-- INPUT RECORDS follows --
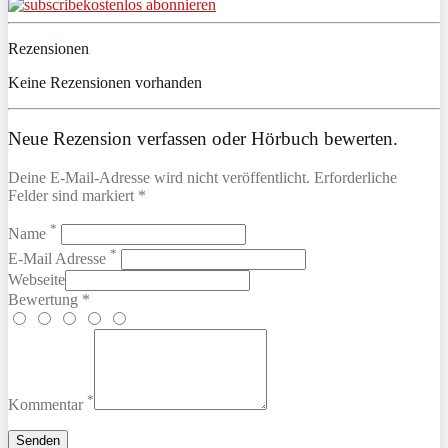
kostenlos abonnieren
Rezensionen
Keine Rezensionen vorhanden
Neue Rezension verfassen oder Hörbuch bewerten.
Deine E-Mail-Adresse wird nicht veröffentlicht. Erforderliche
Felder sind markiert *
*
Name
*
E-Mail Adresse
Webseite
Bewertung *
*
Kommentar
-- INPUT RECORDS concluded --
DIRECTIONS FOR THIS TASK:
What's needed here is an exact repeat of all the records above, pictures excluded.

RESULT:
kostenlos abonnieren
Rezensionen
Keine Rezensionen vorhanden
Neue Rezension verfassen oder Hörbuch bewerten.
Deine E-Mail-Adresse wird nicht veröffentlicht. Erforderliche
Felder sind markiert *
*
Name
*
E-Mail Adresse
Webseite
Bewertung *
*
Kommentar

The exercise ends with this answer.